How do you turn around a perennial loss-making business like Aston Martin? By rolling out more powerful, more dynamic and costlier versions of the current SUV and sports car line-up, expanding the options list to boost revenue and restructuring the business’s operations, CEO Adrian Hallmark has told Auto Express.
The former Bentley Motors boss is approaching two-years in the Aston hotseat, and he’s under no illusions about his mission: “It’s a turnaround,” he says emphatically.
New, more dynamic S versions – and a Vantage GT3
The first step has been unleashing a stream of enhanced variants of the existing line-up. More dynamic S versions of the DBX, Vantage and DB12 – with more power, snappier gearshifts and a more aggressive look – have already landed. “When I joined, we had two versions of the Vantage planned over five years: Porsche might do 15 to 24,” explains the CEO.
Given a Vantage GT3 finished third in its class at this year’s Le Mans 24 Hours, does it make sense to capitalise with a stripped-out, more powerful, road-legal GT3? “That’s not a bad idea,” the boss ventures with a big grin. “I can’t give you dates but believe me, it’s all coming. We've got seven or eight things happening per year for the next few years, before we get to the next generation cars, so we are raining the innovation down.”
Overhaul the options list – to boost revenue
It’s happening on the options list too.
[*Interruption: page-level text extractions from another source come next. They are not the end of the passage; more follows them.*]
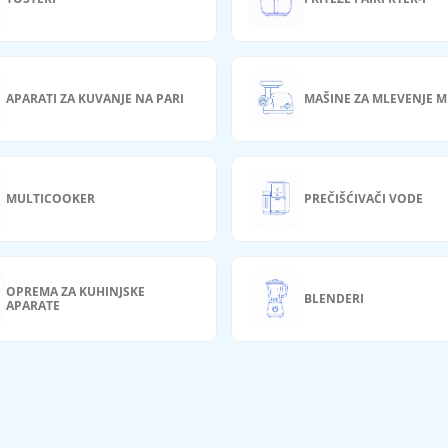
APARATI ZA KUVANJE NA PARI
MAŠINE ZA MLEVENJE M
MULTICOOKER
PREČIŠĆIVAČI VODE
OPREMA ZA KUHINJSKE
BLENDERI
APARATE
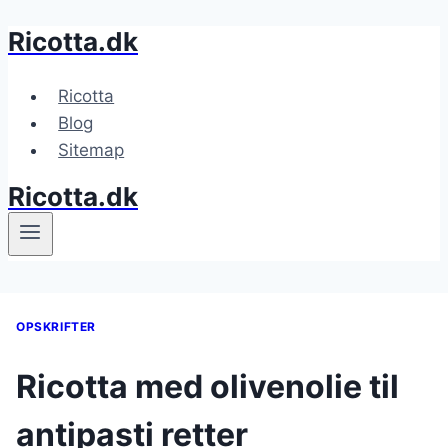
Ricotta.dk
Fortsæt
til
indhold
Ricotta
Blog
Sitemap
Ricotta.dk
OPSKRIFTER
Ricotta med olivenolie til
antipasti retter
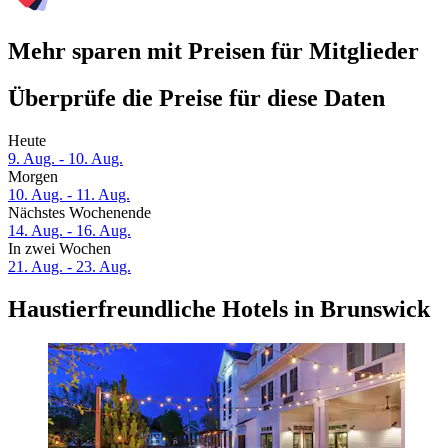
Mehr sparen mit Preisen für Mitglieder
Überprüfe die Preise für diese Daten
Heute
9. Aug. - 10. Aug.
Morgen
10. Aug. - 11. Aug.
Nächstes Wochenende
14. Aug. - 16. Aug.
In zwei Wochen
21. Aug. - 23. Aug.
Haustierfreundliche Hotels in Brunswick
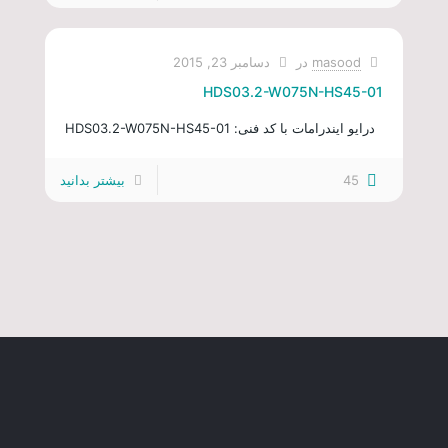
masood
در
دسامبر 23, 2015
HDS03.2-W075N-HS45-01
درایو ایندرامات با کد فنی: HDS03.2-W075N-HS45-01
45
بیشتر بدانید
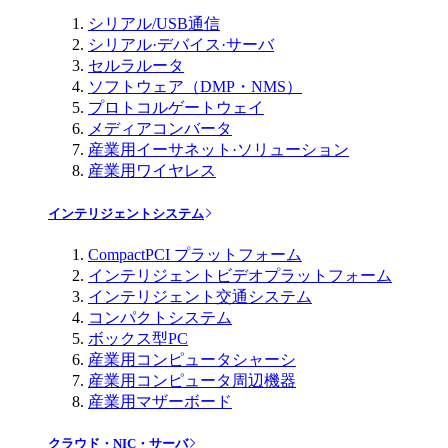
シリアル/USB通信
シリアル·デバイス·サーバ
セルラルータ
ソフトウェア（DMP・NMS）
プロトコルゲートウェイ
メディアコンバータ
産業用イーサネット·ソリューション
産業用ワイヤレス
インテリジェントシステム
CompactPCI プラットフォーム
インテリジェントビデオプラットフォーム
インテリジェント交通システム
コンパクトシステム
ボックス型PC
産業用コンピュータシャーシ
産業用コンピュータ周辺機器
産業用マザーボード
クラウド・NIC・サーバ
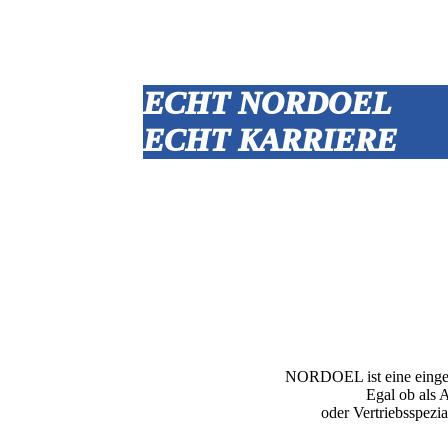
ECHT NORDOEL
ECHT KARRIERE
NORDOEL ist eine einget
Egal ob als 
oder Vertriebsspezi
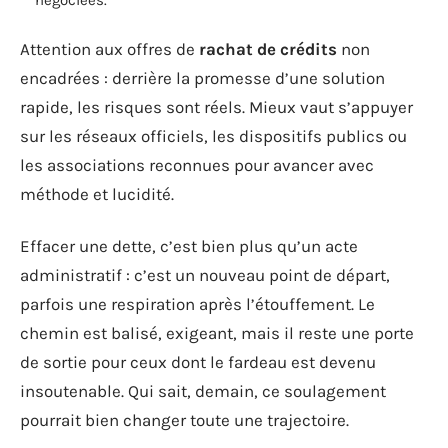
Attention aux offres de
rachat de crédits
non
encadrées : derrière la promesse d’une solution
rapide, les risques sont réels. Mieux vaut s’appuyer
sur les réseaux officiels, les dispositifs publics ou
les associations reconnues pour avancer avec
méthode et lucidité.
Effacer une dette, c’est bien plus qu’un acte
administratif : c’est un nouveau point de départ,
parfois une respiration après l’étouffement. Le
chemin est balisé, exigeant, mais il reste une porte
de sortie pour ceux dont le fardeau est devenu
insoutenable. Qui sait, demain, ce soulagement
pourrait bien changer toute une trajectoire.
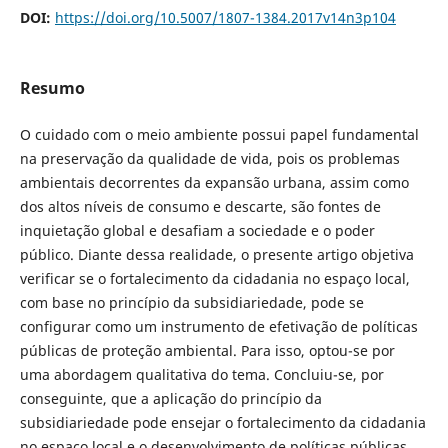
DOI:
https://doi.org/10.5007/1807-1384.2017v14n3p104
Resumo
O cuidado com o meio ambiente possui papel fundamental
na preservação da qualidade de vida, pois os problemas
ambientais decorrentes da expansão urbana, assim como
dos altos níveis de consumo e descarte, são fontes de
inquietação global e desafiam a sociedade e o poder
público. Diante dessa realidade, o presente artigo objetiva
verificar se o fortalecimento da cidadania no espaço local,
com base no princípio da subsidiariedade, pode se
configurar como um instrumento de efetivação de políticas
públicas de proteção ambiental. Para isso, optou-se por
uma abordagem qualitativa do tema. Concluiu-se, por
conseguinte, que a aplicação do princípio da
subsidiariedade pode ensejar o fortalecimento da cidadania
no espaço local e o desenvolvimento de políticas públicas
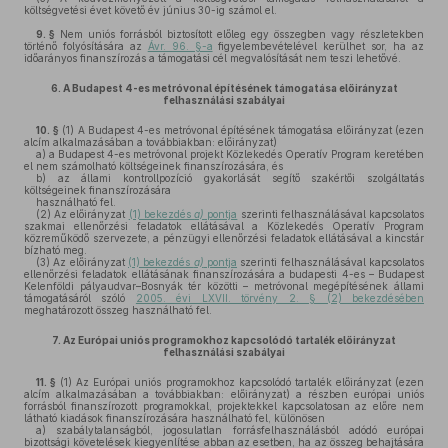
költségvetési évet követő év június 30-ig számol el.
9. §
Nem uniós forrásból biztosított előleg egy összegben vagy részletekben
történő folyósítására az
Ávr. 96. §-a
figyelembevételével kerülhet sor, ha az
időarányos finanszírozás a támogatási cél megvalósítását nem teszi lehetővé.
6.
A Budapest 4-es metróvonal építésének támogatása előirányzat
felhasználási szabályai
10. §
(1)
A Budapest 4-es metróvonal építésének támogatása előirányzat (ezen
alcím alkalmazásában a továbbiakban: előirányzat)
a)
a Budapest 4-es metróvonal projekt Közlekedés Operatív Program keretében
el nem számolható költségeinek finanszírozására, és
b)
az állami kontrollpozíció gyakorlását segítő szakértői szolgáltatás
költségeinek finanszírozására
használható fel.
(2)
Az előirányzat
(1) bekezdés
a)
pontja
szerinti felhasználásával kapcsolatos
szakmai ellenőrzési feladatok ellátásával a Közlekedés Operatív Program
közreműködő szervezete, a pénzügyi ellenőrzési feladatok ellátásával a kincstár
bízható meg.
(3)
Az előirányzat
(1) bekezdés
a)
pontja
szerinti felhasználásával kapcsolatos
ellenőrzési feladatok ellátásának finanszírozására a budapesti 4-es – Budapest
Kelenföldi pályaudvar–Bosnyák tér közötti – metróvonal megépítésének állami
támogatásáról szóló
2005. évi LXVII. törvény 2. § (2) bekezdésében
meghatározott összeg használható fel.
7.
Az Európai uniós programokhoz kapcsolódó tartalék előirányzat
felhasználási szabályai
11. §
(1)
Az Európai uniós programokhoz kapcsolódó tartalék előirányzat (ezen
alcím alkalmazásában a továbbiakban: előirányzat) a részben európai uniós
forrásból finanszírozott programokkal, projektekkel kapcsolatosan az előre nem
látható kiadások finanszírozására használható fel, különösen
a)
szabálytalanságból, jogosulatlan forrásfelhasználásból adódó európai
bizottsági követelések kiegyenlítése abban az esetben, ha az összeg behajtására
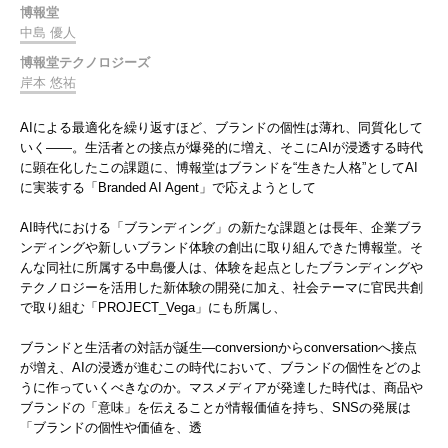
博報堂
中島 優人
博報堂テクノロジーズ
岸本 悠祐
AIによる最適化を繰り返すほど、ブランドの個性は薄れ、同質化して
いく——。生活者との接点が爆発的に増え、そこにAIが浸透する時代
に顕在化したこの課題に、博報堂はブランドを“生きた人格”としてAI
に実装する「Branded AI Agent」で応えようとして
AI時代における「ブランディング」の新たな課題とは長年、企業ブラ
ンディングや新しいブランド体験の創出に取り組んできた博報堂。そ
んな同社に所属する中島優人は、体験を起点としたブランディングや
テクノロジーを活用した新体験の開発に加え、社会テーマに官民共創
で取り組む「PROJECT_Vega」にも所属し、
ブランドと生活者の対話が誕生―conversionからconversationへ接点
が増え、AIの浸透が進むこの時代において、ブランドの個性をどのよ
うに作っていくべきなのか。マスメディアが発達した時代は、商品や
ブランドの「意味」を伝えることが情報価値を持ち、SNSの発展は
「ブランドの個性や価値を、透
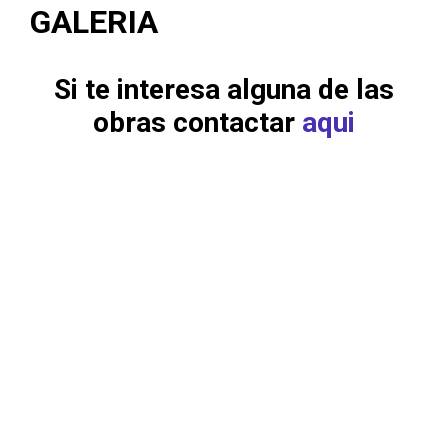
GALERIA
Si te interesa alguna de las
obras contactar
aqui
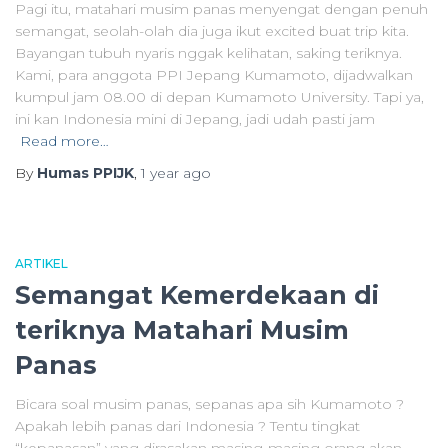
Pagi itu, matahari musim panas menyengat dengan penuh
semangat, seolah-olah dia juga ikut excited buat trip kita.
Bayangan tubuh nyaris nggak kelihatan, saking teriknya.
Kami, para anggota PPI Jepang Kumamoto, dijadwalkan
kumpul jam 08.00 di depan Kumamoto University. Tapi ya,
ini kan Indonesia mini di Jepang, jadi udah pasti jam
Read more…
By
Humas PPIJK
,
1 year
ago
ARTIKEL
Semangat Kemerdekaan di
teriknya Matahari Musim
Panas
Bicara soal musim panas, sepanas apa sih Kumamoto ?
Apakah lebih panas dari Indonesia ? Tentu tingkat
The boss kicked off a review, only to discover that Ferrari, Lamborghini, Rolls-Royce, Bentley, McLaren and Porsche combined offered 199 options that Aston didn’t, probably losing some customers and certainly crucial revenue. As a result, titanium wheels and exhausts and high-end audio systems are coming on stream. The focus on finesseing current models will give more customers a reason to renew after two or three years, and boost used car values.
Restructuring is the final element of the masterplan. Beguiled by the luxury brand boom and peak Chinese demand, Aston predicted a 10,000 annual volume when Lawrence Stroll, the Canadian apparel billionaire, and his Yew Tree Consortium bought into the company in 2020. Ferrari delivered 13,752 cars in 2024, its record year; Aston 5,448 last year. And that’s despite a £2.2-billion investment: “big money for a little business.”
Restructuring has taken costs down by 30 per cent
The problem is, as the CEO colourfully describes it, “Aston turned up to the biggest ever party just as the lights were coming on. We were launching all these cars into luxury’s hangover phase.” He cut production by 1,000 in his first month, enacted two rounds of redundancies, and rightsized the business to around 6,000 cars a year. Hallmark reckons he’s taken out 30 per cent of the cost base.
“We’ve got 26 programmes [focusing on] costs and profits and cash improvement, and we’re nine months in. You’ll start to see the benefits at the back end of this year and into the next.”
It can’t come soon enough. Aston was recently forced to sell the naming rights to its Formula 1 team in perpetuity (to its owner Stroll), raising an additional £50m. A string of profit warnings has plagued Hallmark’s time, with last year’s US tariff crisis contributing to a £189-million pre-tax loss. Does Aston need new investors?
“No,” the CEO replies. “If we deliver the plan we generate our own money. It’s the number one priority to get us to a point where the company is profitable and growing the cash position – instead of burning it. The shareholders have been amazing. But even I get embarrassed going back and asking them for money.
“We thought it would take 18 months to flick the business into [the black],” concludes Adrian Hallmark. “Probably it’ll take more like two years. Watch this space.”